Je remercie Michel "426" pour la réalisation de cet article (texte, photos et schémas) qui nous explique très simplement le fonctionnement d'un TPi.
Une fois assimilé le fonctionnement de cette mécanique "moderne", la transplantation de ce moteur dans une voiture équipée d'un moteur à carbu sera beaucoup plus sûre; ceci dit, il faut avant tout avoir de bonnes connaissances en mécanique, mais aussi en électricité.
Michel nous fera part de l'évolution de la greffe, avec des détails de la mise au point.
1. Introduction
2. Les composants du système TPI- MAF
2.6 Les livres intéressants (surtout si on comprend l'anglais...)
1. Introduction
Bien que beaucoup de gens considèrent les moteurs TPI comme des usines à gaz, il faut avouer que l'injection électronique présente bien des avantages : consommation réduite, pollution moindre, fonctionnement optimal quelque soit la température moteur, la température extérieure, le régime-moteur, etc, etc...

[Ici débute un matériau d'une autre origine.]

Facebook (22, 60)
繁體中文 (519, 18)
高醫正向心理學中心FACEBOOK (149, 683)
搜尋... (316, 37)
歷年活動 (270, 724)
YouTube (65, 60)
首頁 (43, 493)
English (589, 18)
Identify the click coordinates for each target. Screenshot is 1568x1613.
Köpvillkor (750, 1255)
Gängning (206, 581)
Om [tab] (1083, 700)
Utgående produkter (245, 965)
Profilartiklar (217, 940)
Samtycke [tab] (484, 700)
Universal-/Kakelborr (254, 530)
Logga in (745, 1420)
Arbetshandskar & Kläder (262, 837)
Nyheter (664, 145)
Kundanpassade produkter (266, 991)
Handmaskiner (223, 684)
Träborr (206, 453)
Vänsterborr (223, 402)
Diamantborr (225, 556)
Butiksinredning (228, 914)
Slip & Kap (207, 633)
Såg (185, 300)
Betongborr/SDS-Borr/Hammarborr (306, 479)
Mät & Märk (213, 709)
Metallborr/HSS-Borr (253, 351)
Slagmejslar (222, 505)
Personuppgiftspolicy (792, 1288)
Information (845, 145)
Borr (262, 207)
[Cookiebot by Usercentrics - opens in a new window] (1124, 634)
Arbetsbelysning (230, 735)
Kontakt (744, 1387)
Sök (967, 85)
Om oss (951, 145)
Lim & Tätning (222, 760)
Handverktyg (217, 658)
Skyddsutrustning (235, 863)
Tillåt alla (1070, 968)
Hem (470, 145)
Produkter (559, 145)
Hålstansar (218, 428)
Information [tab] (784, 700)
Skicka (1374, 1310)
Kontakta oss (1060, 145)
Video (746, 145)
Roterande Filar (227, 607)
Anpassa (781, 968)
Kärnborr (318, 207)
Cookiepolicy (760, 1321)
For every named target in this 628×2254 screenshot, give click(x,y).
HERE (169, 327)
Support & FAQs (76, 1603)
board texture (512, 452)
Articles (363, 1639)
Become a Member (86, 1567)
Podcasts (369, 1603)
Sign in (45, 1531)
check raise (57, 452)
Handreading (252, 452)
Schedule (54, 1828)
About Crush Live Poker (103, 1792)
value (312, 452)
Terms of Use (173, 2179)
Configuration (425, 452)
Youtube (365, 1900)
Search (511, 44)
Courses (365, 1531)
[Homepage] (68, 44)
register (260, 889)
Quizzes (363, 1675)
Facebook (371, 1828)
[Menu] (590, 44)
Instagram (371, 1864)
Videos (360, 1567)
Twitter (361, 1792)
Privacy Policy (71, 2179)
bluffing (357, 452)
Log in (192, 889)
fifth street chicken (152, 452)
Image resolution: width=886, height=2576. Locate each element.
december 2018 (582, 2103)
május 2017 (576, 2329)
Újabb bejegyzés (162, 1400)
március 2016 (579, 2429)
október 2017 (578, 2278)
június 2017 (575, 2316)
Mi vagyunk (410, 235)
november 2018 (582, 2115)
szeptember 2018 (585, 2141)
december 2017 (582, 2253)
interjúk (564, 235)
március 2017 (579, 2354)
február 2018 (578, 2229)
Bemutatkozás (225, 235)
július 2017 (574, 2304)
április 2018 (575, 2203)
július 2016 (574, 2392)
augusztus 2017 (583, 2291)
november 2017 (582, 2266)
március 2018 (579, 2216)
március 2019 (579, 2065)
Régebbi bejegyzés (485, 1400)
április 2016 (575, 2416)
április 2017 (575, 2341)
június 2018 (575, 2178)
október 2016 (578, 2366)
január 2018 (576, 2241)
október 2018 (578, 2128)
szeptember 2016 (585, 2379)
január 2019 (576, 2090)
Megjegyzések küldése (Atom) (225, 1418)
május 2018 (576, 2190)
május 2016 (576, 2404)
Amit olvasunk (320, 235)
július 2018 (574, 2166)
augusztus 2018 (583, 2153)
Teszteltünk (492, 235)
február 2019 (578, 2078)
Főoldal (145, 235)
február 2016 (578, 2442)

Les boîtiers électroniques sont tellement performants qu'ils peuvent gérer plusieurs millions d'informations par seconde. En fonction des informations fournies par les différents capteurs, le microprocesseur corrige le rapport air/essence et l'avance à l'allumage en permanence.
Un TPI a de la gueule, il démarre bien à chaud comme à froid, il a du couple à tous les étages, il consomme beaucoup moins qu'un équivalent à carbu.
Malgré tout, il fait peur au bricolo moyen (comme moi) par sa sophistication et le prix des pièces de rechange.
Quand un TPI déconne, c'est la galère : pannes aberrantes (un coup ça démarre, un coup ça démarre pas). Il faudra quelques notions d'électricité pour diagnostiquer l'élément défaillant. Un amateur de Camaro m'a même dit que certains utilisateurs dégoûtés jettent le TPI aux orties pour remonter un carbu !
Il y a eu plusieurs techniques utilisées: TBI, TPI-MAF et TPI-MAP.
Le TBI (Throttle Body Injection) est un moteur équipé d'un seul injecteur dans une sorte de carbu simplifié. On appelle ce montage une injection monopoint.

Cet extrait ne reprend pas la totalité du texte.